Material shown -
____________
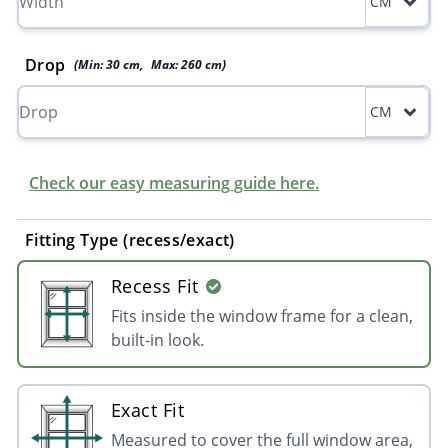
CM
Drop
(Min:
30
cm
,
Max:
260
cm
)
CM
Check our easy measuring guide here.
Fitting Type (recess/exact)
Recess Fit
Fits inside the window frame for a clean,
built-in look.
Exact Fit
Measured to cover the full window area,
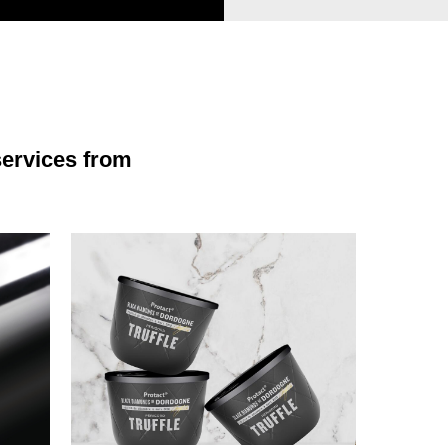
services from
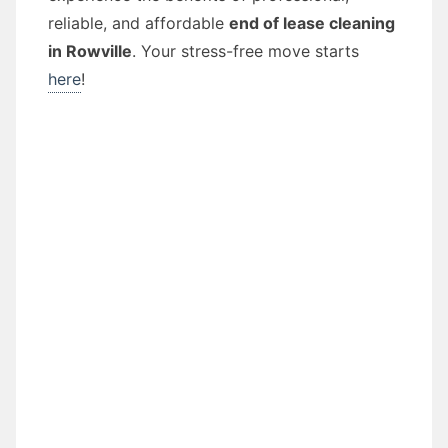
reliable, and affordable
end of lease cleaning
in Rowville
. Your stress-free move starts
here
!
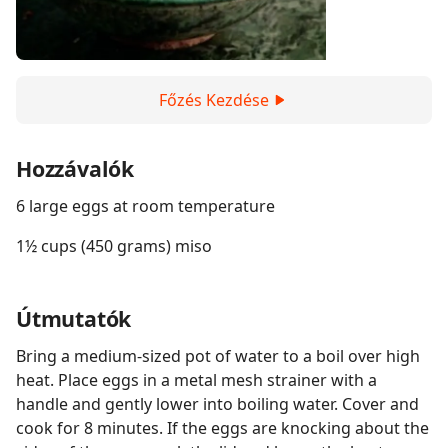
Főzés Kezdése
Hozzávalók
6 large eggs at room temperature
1½ cups (450 grams) miso
Útmutatók
Bring a medium-sized pot of water to a boil over high
heat. Place eggs in a metal mesh strainer with a
handle and gently lower into boiling water. Cover and
cook for 8 minutes. If the eggs are knocking about the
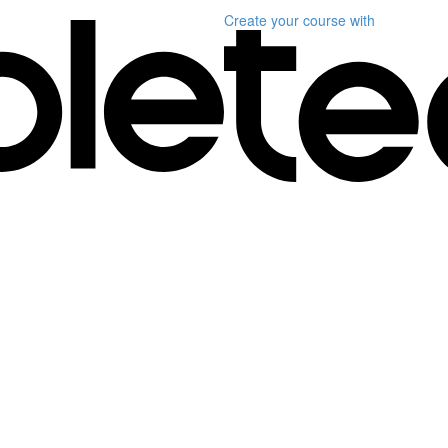
Create your course
with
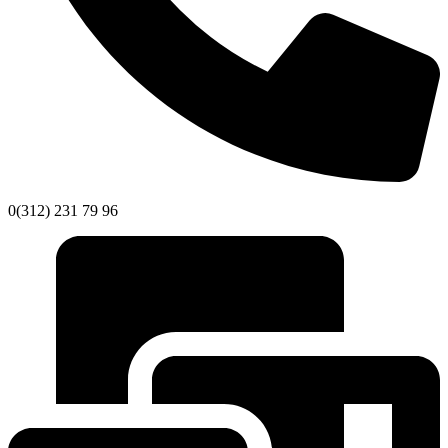
0(312) 231 79 96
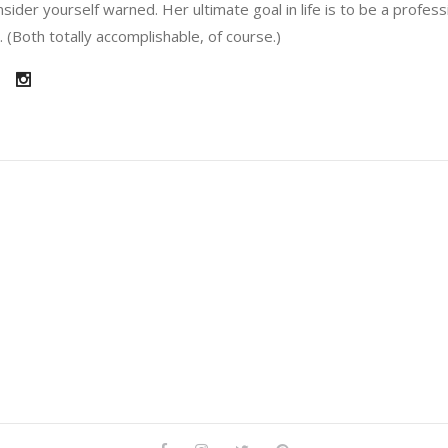
sider yourself warned. Her ultimate goal in life is to be a profes
 (Both totally accomplishable, of course.)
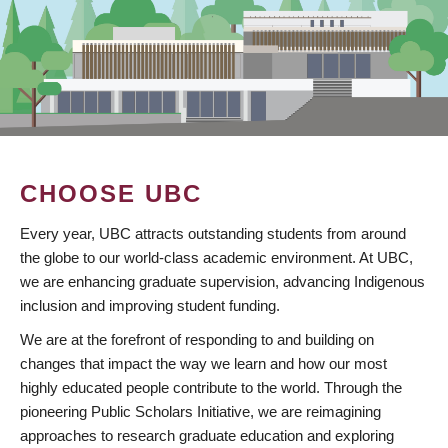
CHOOSE UBC
Every year, UBC attracts outstanding students from around
the globe to our world-class academic environment. At UBC,
we are enhancing graduate supervision, advancing Indigenous
inclusion and improving student funding.
We are at the forefront of responding to and building on
changes that impact the way we learn and how our most
highly educated people contribute to the world. Through the
pioneering Public Scholars Initiative, we are reimagining
approaches to research graduate education and exploring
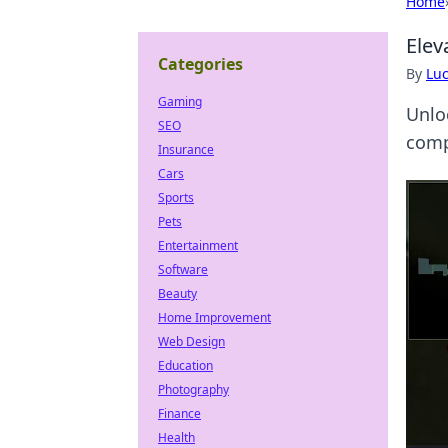
Home
Elev
Categories
By
Lu
Gaming
Unlo
SEO
comp
Insurance
Cars
Sports
Pets
Entertainment
Software
Beauty
Home Improvement
Web Design
Education
Photography
Finance
Health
____________
Task requirements -
Copy exactly, without pictures, the lines above from the one with "Fitting Type (recess/exact)" down to the one with "6 large eggs at room temperature", inclusive.

Result -
Fitting Type (recess/exact)
Recess Fit
Fits inside the window frame for a clean,
built-in look.
Exact Fit
Measured to cover the full window area,
services from
reliable, and affordable
end of lease cleaning
in Rowville
. Your stress-free move starts
here
!
Főzés Kezdése
Hozzávalók
6 large eggs at room temperature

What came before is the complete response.